EXERCISE MATERIAL
►

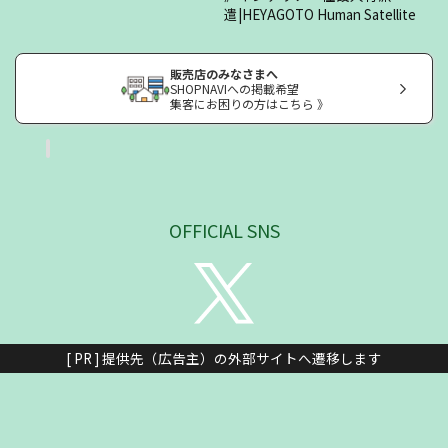
遣|HEYAGOTO Human Satellite
販売店のみなさまへ
SHOPNAVIへの掲載希望
集客にお困りの方はこちら 》
OFFICIAL SNS
[ PR ] 提供先（広告主）の外部サイトへ遷移します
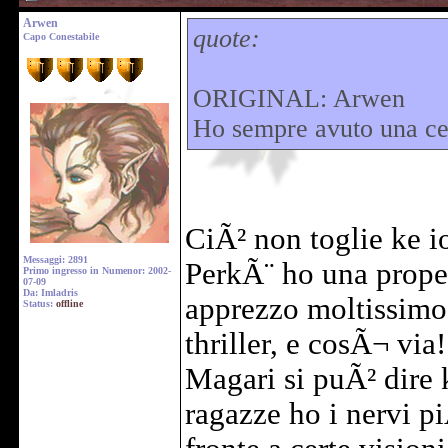
Arwen
quote:
Capo Conestabile
ORIGINAL: Arwen
Ho sempre avuto una cer
CiÃ² non toglie ke i
Messaggi: 2891
PerkÃ¨ ho una propen
Primo ingresso in Numenor: 2002-
07-09
Da: Imladris
apprezzo moltissimo 
Status:
offline
thriller, e cosÃ¬ via!
Magari si puÃ² dire k
ragazze ho i nervi pi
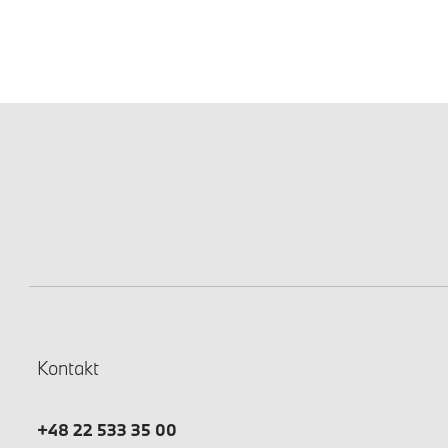
Kontakt
+48 22 533 35 00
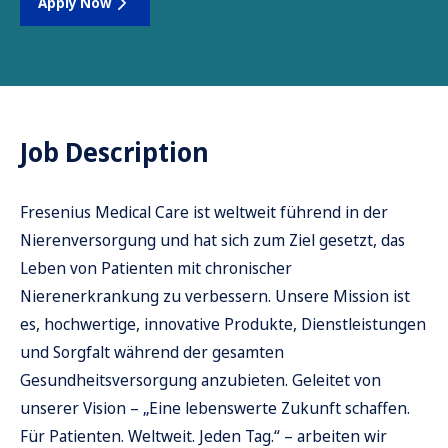
Apply Now
Job Description
Fresenius Medical Care ist weltweit führend in der
Nierenversorgung und hat sich zum Ziel gesetzt, das
Leben von Patienten mit chronischer
Nierenerkrankung zu verbessern. Unsere Mission ist
es, hochwertige, innovative Produkte, Dienstleistungen
und Sorgfalt während der gesamten
Gesundheitsversorgung anzubieten. Geleitet von
unserer Vision – „Eine lebenswerte Zukunft schaffen.
Für Patienten. Weltweit. Jeden Tag.“ – arbeiten wir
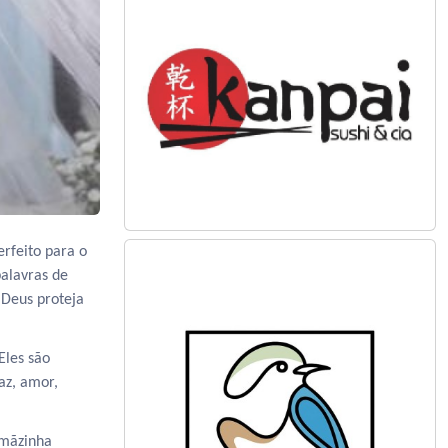
rfeito para o
palavras de
 Deus proteja
Eles são
az, amor,
rmãzinha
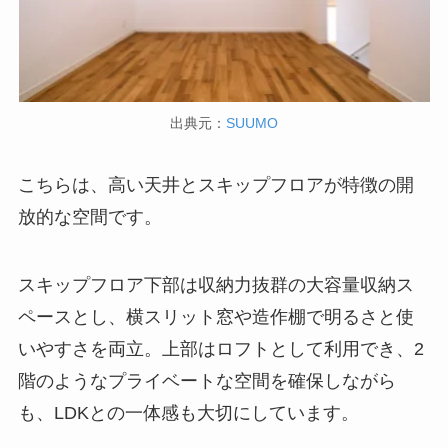
出典元：
SUUMO
こちらは、高い天井とスキップフロアが特徴の開
放的な空間です。
スキップフロア下部は収納力抜群の大容量収納ス
ペースとし、横スリット窓や造作棚で明るさと使
いやすさを両立。上部はロフトとして利用でき、2
階のようなプライベートな空間を確保しながら
も、LDKとの一体感も大切にしています。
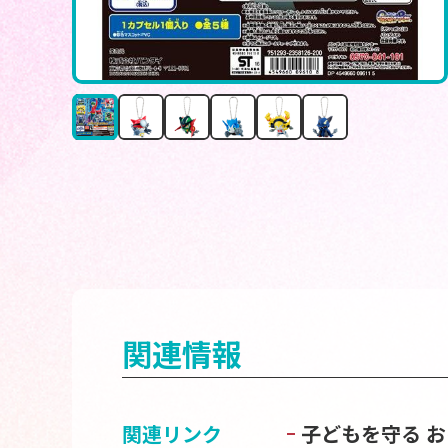
関連情報
関連リンク
子どもを守る 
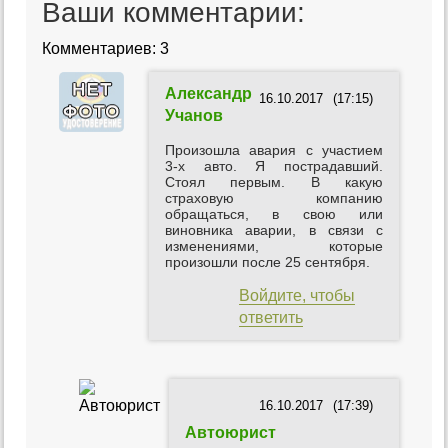
Ваши комментарии:
Комментариев: 3
Александр
16.10.2017
(17:15)
Учанов
Произошла авария с участием
3-х авто. Я пострадавший.
Стоял первым. В какую
страховую компанию
обращаться, в свою или
виновника аварии, в связи с
изменениями, которые
произошли после 25 сентября.
Войдите, чтобы
ответить
16.10.2017
(17:39)
Автоюрист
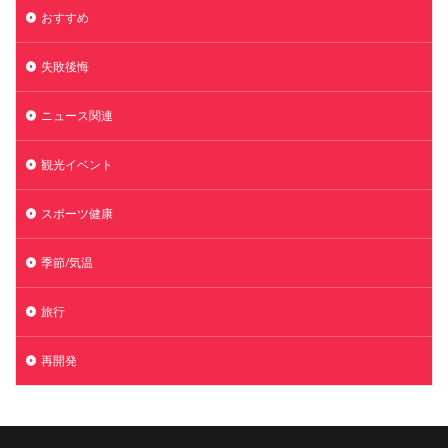
おすすめ
失敗後悔
ニュース関連
観光イベント
スポーツ健康
季節/気温
旅行
再開発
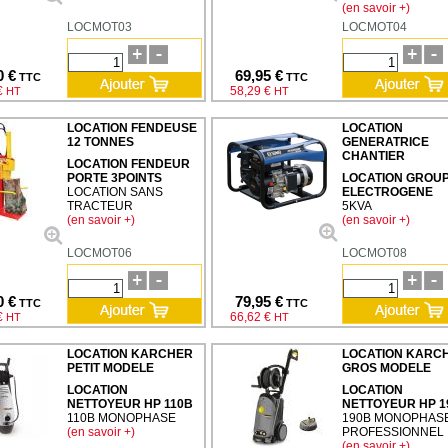
(en savoir +)
LOCMOT03
LOCMOT04
0 €
69,95 €
TTC
TTC
€
58,29 €
HT
HT
LOCATION FENDEUSE
LOCATION
12 TONNES
GENERATRICE
CHANTIER
LOCATION FENDEUR
PORTE 3POINTS
LOCATION GROU
LOCATION SANS
ELECTROGENE
TRACTEUR
5KVA
(en savoir +)
(en savoir +)
LOCMOT06
LOCMOT08
0 €
79,95 €
TTC
TTC
€
66,62 €
HT
HT
LOCATION KARCHER
LOCATION KARC
PETIT MODELE
GROS MODELE
LOCATION
LOCATION
NETTOYEUR HP 110B
NETTOYEUR HP 1
110B MONOPHASE
190B MONOPHAS
(en savoir +)
PROFESSIONNEL
(en savoir +)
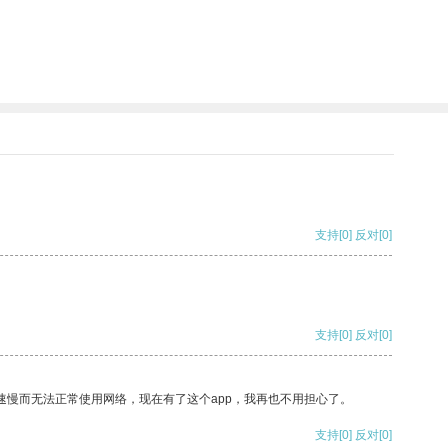
支持
[0]
反对
[0]
支持
[0]
反对
[0]
速慢而无法正常使用网络，现在有了这个app，我再也不用担心了。
支持
[0]
反对
[0]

◄

REQUIREMENT
A verbatim printout of the entries above is expected, free of pictures.

ANSWER
遣|HEYAGOTO Human Satellite
販売店のみなさまへ
SHOPNAVIへの掲載希望
集客にお困りの方はこちら 》
OFFICIAL SNS
[ PR ] 提供先（広告主）の外部サイトへ遷移します
Arwen
quote:
Capo Conestabile
ORIGINAL: Arwen
Ho sempre avuto una cer
CiÃ² non toglie ke i
Messaggi: 2891
PerkÃ¨ ho una propen
Primo ingresso in Numenor: 2002-
07-09
Da: Imladris
apprezzo moltissimo 
Status:
offline
thriller, e cosÃ¬ via!
Magari si puÃ² dire k
ragazze ho i nervi pi
Kontakt
+48 22 533 35 00
Apply Now
Job Description
Fresenius Medical Care ist weltweit führend in der
Nierenversorgung und hat sich zum Ziel gesetzt, das
Leben von Patienten mit chronischer
Nierenerkrankung zu verbessern. Unsere Mission ist
es, hochwertige, innovative Produkte, Dienstleistungen
und Sorgfalt während der gesamten
Gesundheitsversorgung anzubieten. Geleitet von
unserer Vision – „Eine lebenswerte Zukunft schaffen.
Für Patienten. Weltweit. Jeden Tag.“ – arbeiten wir
rfeito para o
palavras de
 Deus proteja
Eles são
az, amor,
rmãzinha
出典元：
SUUMO
こちらは、高い天井とスキップフロアが特徴の開
放的な空間です。
スキップフロア下部は収納力抜群の大容量収納ス
ペースとし、横スリット窓や造作棚で明るさと使
いやすさを両立。上部はロフトとして利用でき、2
階のようなプライベートな空間を確保しながら
も、LDKとの一体感も大切にしています。
関連情報
関連リンク
子どもを守る 
Ваши комментарии:
Комментариев: 3
Александр
16.10.2017
(17:15)
Учанов
Произошла авария с участием
3-х авто. Я пострадавший.
Стоял первым. В какую
страховую компанию
обращаться, в свою или
виновника аварии, в связи с
изменениями, которые
произошли после 25 сентября.
Войдите, чтобы
ответить
16.10.2017
(17:39)
Автоюрист
おすすめ
失敗後悔
ニュース関連
観光イベント
スポーツ健康
季節/気温
旅行
再開発
(en savoir +)
LOCMOT03
LOCMOT04
0 €
69,95 €
TTC
TTC
€
58,29 €
HT
HT
LOCATION FENDEUSE
LOCATION
12 TONNES
GENERATRICE
CHANTIER
LOCATION FENDEUR
PORTE 3POINTS
LOCATION GROU
LOCATION SANS
ELECTROGENE
TRACTEUR
5KVA
(en savoir +)
(en savoir +)
LOCMOT06
LOCMOT08
0 €
79,95 €
TTC
TTC
€
66,62 €
HT
HT
LOCATION KARCHER
LOCATION KARC
PETIT MODELE
GROS MODELE
LOCATION
LOCATION
NETTOYEUR HP 110B
NETTOYEUR HP 1
110B MONOPHASE
190B MONOPHAS
(en savoir +)
PROFESSIONNEL
(en savoir +)
支持
[0]
反对
[0]
支持
[0]
反对
[0]
速慢而无法正常使用网络，现在有了这个app，我再也不用担心了。
支持
[0]
反对
[0]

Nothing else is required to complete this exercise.